The benefits of using data in decisions in governance outweigh the costs of collecting, storing, and managing data. As governments expand the scope of data in social welfare sectors such as education and health, it is important that they take a step back and define a clear vision of what they intend to achieve. This vision and an action plan to achieve it must be compliant with laws that regulate the generation and use of data. Governments must continue to learn from other experiences that stand to inform how they plan and implement reforms in data governance. 


  1. Jan Soochna Portal can be accessed by citizens to seek information for 341 schemes across 117 departments in Rajasthan. Citizens can also register grievances that they can track until resolution. The portal is integrated across all departments and compliant with the Right to Information Act, 2005.
  2. Shala Darpan Portal has received many national and state-level awards, including the Computer Society of India Special Interest Group (CSI SIG) e-Governance Award 2019, State e-Governance Award 2018, and SKOCH Order-of-Merit Certificate 2018.

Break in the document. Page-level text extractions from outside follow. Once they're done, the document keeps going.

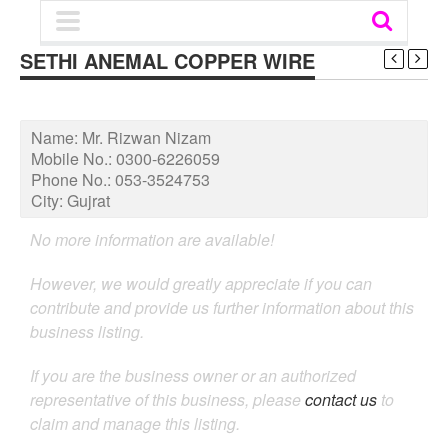
SETHI ANEMAL COPPER WIRE
Name:
Mr. Rizwan Nizam
Mobile No.:
0300-6226059
Phone No.:
053-3524753
City:
Gujrat
No more information are available!
However, we would greatly appreciate if you can
contribute and provide us further information about this
business listing.
If you are the business owner or an authorized
representative of this business, please
contact us
to
claim and manage this listing.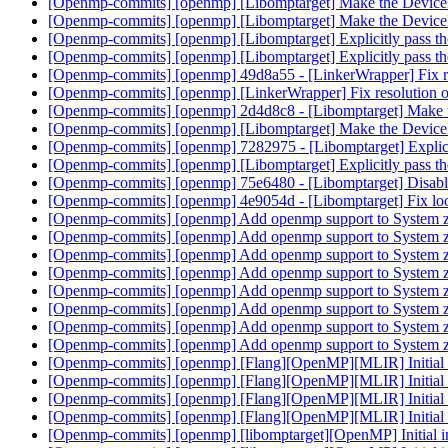
[Openmp-commits] [openmp] [Libomptarget] Make the Device
[Openmp-commits] [openmp] [Libomptarget] Make the Device
[Openmp-commits] [openmp] [Libomptarget] Explicitly pass th
[Openmp-commits] [openmp] [Libomptarget] Explicitly pass th
[Openmp-commits] [openmp] 49d8a55 - [LinkerWrapper] Fix r
[Openmp-commits] [openmp] [LinkerWrapper] Fix resolution
[Openmp-commits] [openmp] 2d4d8c8 - [Libomptarget] Make 
[Openmp-commits] [openmp] [Libomptarget] Make the Device
[Openmp-commits] [openmp] 7282975 - [Libomptarget] Explicit
[Openmp-commits] [openmp] [Libomptarget] Explicitly pass th
[Openmp-commits] [openmp] 75e6480 - [Libomptarget] Disabl
[Openmp-commits] [openmp] 4e9054d - [Libomptarget] Fix look
[Openmp-commits] [openmp] Add openmp support to System 
[Openmp-commits] [openmp] Add openmp support to System 
[Openmp-commits] [openmp] Add openmp support to System 
[Openmp-commits] [openmp] Add openmp support to System 
[Openmp-commits] [openmp] Add openmp support to System 
[Openmp-commits] [openmp] Add openmp support to System 
[Openmp-commits] [openmp] Add openmp support to System 
[Openmp-commits] [openmp] Add openmp support to System 
[Openmp-commits] [openmp] [Flang][OpenMP][MLIR] Initial 
[Openmp-commits] [openmp] [Flang][OpenMP][MLIR] Initial 
[Openmp-commits] [openmp] [Flang][OpenMP][MLIR] Initial 
[Openmp-commits] [openmp] [Flang][OpenMP][MLIR] Initial 
[Openmp-commits] [openmp] [libomptarget][OpenMP] Initial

  3. Pradhan Mantri Matru Vandana Yojana is a conditional cash transfer scheme for pregnant and lactating women aged 19 years or above. Janani Suraksha Yojana is a safe motherhood intervention under the National Health Mission, which integrates cash assistance with delivery and post-delivery care. It is being implemented with the objective of reducing maternal and neonatal mortality among poor pregnant women.
  4. The US became one of the first nations to implement such an act through the Foundations for Evidence-Based Policymaking Act, 2018, also known as the Evidence Act. With important characterisation of data systems, structures and processes, the Act paves the way for efficient use of evidence in policymaking through coordination across departments.